Records shown
════════
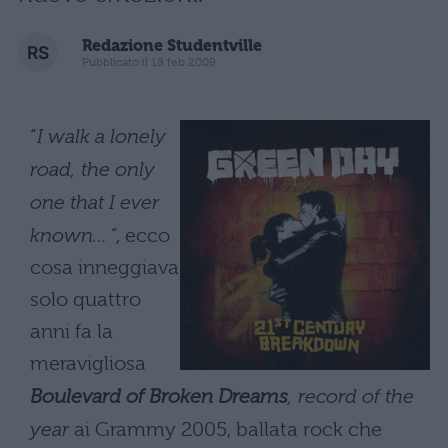
Redazione Studentville
Pubblicato il 18 feb 2009
“
I walk a lonely
road, the only
one that I ever
known…
“, ecco
cosa inneggiava
solo quattro
anni fa la
meravigliosa
Boulevard of Broken Dreams
, record of the
year
ai Grammy 2005, ballata rock che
════════
Exercise directions
Provide a precise transcription of the listing, excluding each picture.

Answer space
Redazione Studentville
Pubblicato il 18 feb 2009
“
I walk a lonely
road, the only
one that I ever
known…
“, ecco
cosa inneggiava
solo quattro
anni fa la
meravigliosa
Boulevard of Broken Dreams
, record of the
year
ai Grammy 2005, ballata rock che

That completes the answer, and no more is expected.